=== Begin Enclosure ===

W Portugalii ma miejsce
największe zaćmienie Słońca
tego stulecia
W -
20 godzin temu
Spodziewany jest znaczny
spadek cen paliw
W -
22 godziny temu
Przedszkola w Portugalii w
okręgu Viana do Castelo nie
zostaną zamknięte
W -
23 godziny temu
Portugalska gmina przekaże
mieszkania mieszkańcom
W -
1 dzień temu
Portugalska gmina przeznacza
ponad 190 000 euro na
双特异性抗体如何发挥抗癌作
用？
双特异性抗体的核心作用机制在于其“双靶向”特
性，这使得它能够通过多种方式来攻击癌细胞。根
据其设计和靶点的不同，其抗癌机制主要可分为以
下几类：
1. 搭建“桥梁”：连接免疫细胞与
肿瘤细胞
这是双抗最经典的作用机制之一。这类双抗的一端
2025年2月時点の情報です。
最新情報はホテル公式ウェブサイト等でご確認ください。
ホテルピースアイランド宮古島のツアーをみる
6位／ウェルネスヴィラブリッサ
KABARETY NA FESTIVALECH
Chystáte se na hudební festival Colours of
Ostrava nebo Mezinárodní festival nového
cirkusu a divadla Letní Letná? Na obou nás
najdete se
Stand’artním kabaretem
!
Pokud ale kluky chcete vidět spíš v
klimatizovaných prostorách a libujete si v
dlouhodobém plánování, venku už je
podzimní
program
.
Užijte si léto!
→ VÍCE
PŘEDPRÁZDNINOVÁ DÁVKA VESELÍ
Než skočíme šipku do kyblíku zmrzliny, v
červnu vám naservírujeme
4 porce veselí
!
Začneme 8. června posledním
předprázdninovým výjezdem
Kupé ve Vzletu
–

=== End Enclosure ===
=== Begin Enclosure ===

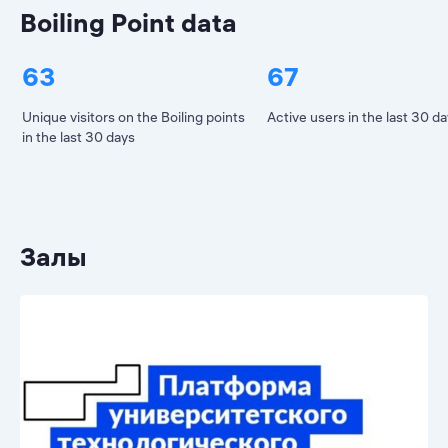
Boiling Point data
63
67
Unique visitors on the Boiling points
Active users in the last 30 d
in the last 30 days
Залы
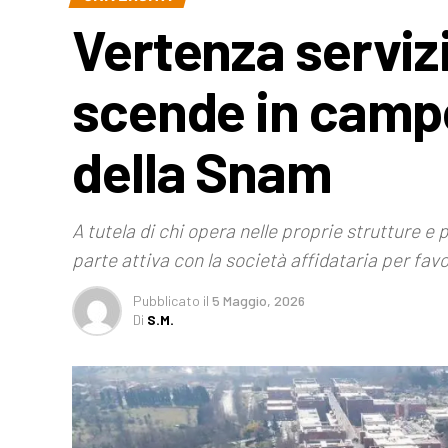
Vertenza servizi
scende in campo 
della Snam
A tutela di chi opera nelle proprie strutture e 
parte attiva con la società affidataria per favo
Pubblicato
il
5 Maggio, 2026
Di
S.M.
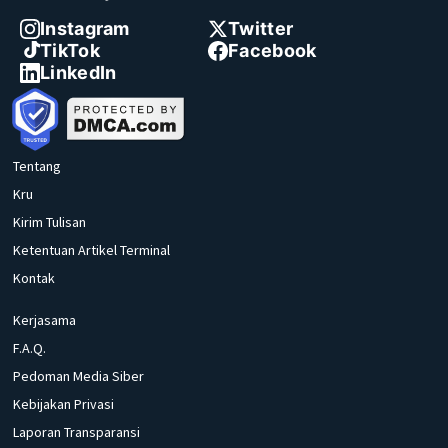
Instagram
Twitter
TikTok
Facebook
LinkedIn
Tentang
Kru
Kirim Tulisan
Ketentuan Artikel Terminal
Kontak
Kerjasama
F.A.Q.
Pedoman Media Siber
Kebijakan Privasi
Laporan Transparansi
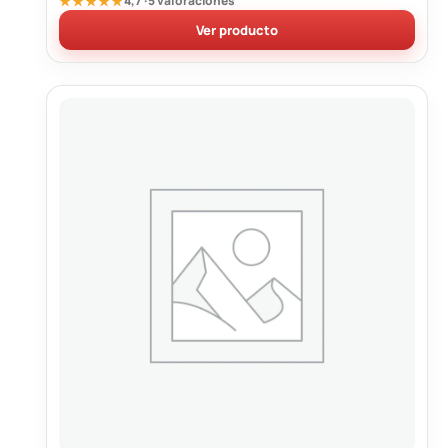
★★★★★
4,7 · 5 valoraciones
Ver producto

=== End Enclosure ===
=== Begin Enclosure ===

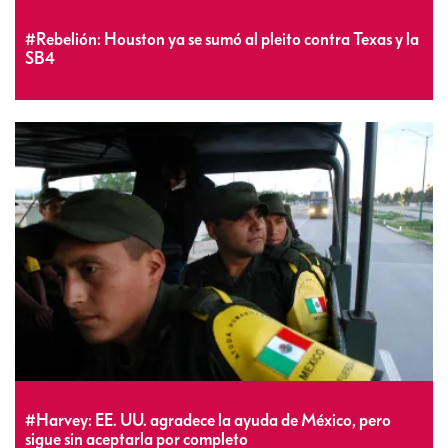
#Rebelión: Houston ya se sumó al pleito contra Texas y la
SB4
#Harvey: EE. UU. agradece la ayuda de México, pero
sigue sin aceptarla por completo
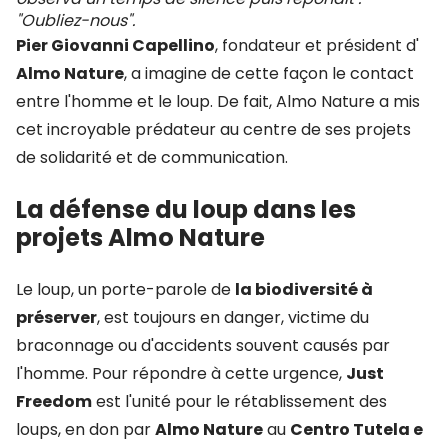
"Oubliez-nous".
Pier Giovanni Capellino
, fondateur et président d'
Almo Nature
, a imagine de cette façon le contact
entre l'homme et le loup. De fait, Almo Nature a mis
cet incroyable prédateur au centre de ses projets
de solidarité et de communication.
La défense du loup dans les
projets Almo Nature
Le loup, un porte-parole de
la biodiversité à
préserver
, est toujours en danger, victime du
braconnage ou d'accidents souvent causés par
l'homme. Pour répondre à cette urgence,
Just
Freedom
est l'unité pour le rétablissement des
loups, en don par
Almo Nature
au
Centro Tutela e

=== End Enclosure ===

Take exactly the lines from the one containing "Portugalska gmina przekaże" through the one containing "KABARETY NA FESTIVALECH" in the data above, and output them with nothing added.

Reply:
Portugalska gmina przekaże
mieszkania mieszkańcom
W -
1 dzień temu
Portugalska gmina przeznacza
ponad 190 000 euro na
双特异性抗体如何发挥抗癌作
用？
双特异性抗体的核心作用机制在于其“双靶向”特
性，这使得它能够通过多种方式来攻击癌细胞。根
据其设计和靶点的不同，其抗癌机制主要可分为以
下几类：
1. 搭建“桥梁”：连接免疫细胞与
肿瘤细胞
这是双抗最经典的作用机制之一。这类双抗的一端
2025年2月時点の情報です。
最新情報はホテル公式ウェブサイト等でご確認ください。
ホテルピースアイランド宮古島のツアーをみる
6位／ウェルネスヴィラブリッサ
KABARETY NA FESTIVALECH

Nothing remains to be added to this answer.